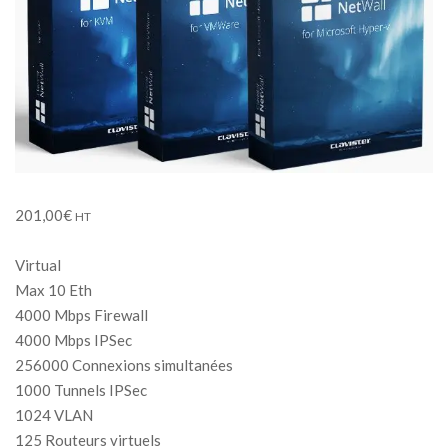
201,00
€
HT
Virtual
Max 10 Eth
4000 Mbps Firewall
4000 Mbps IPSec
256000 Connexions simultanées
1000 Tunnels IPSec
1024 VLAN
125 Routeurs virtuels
...
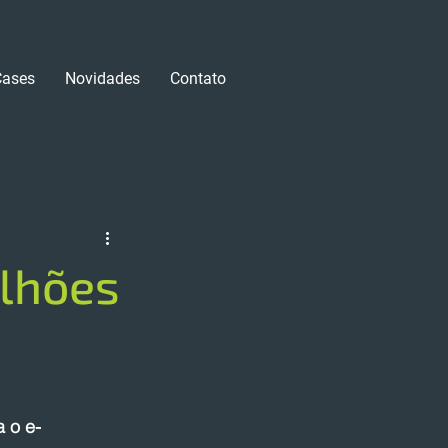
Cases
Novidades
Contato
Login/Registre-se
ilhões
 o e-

▶ Assignment
What you return should be exactly the lines above, starting at the one with "256000 Connexions simultanées" and ending at the one with "125 Routeurs virtuels", and nothing else.

▶ Written response
256000 Connexions simultanées
1000 Tunnels IPSec
1024 VLAN
125 Routeurs virtuels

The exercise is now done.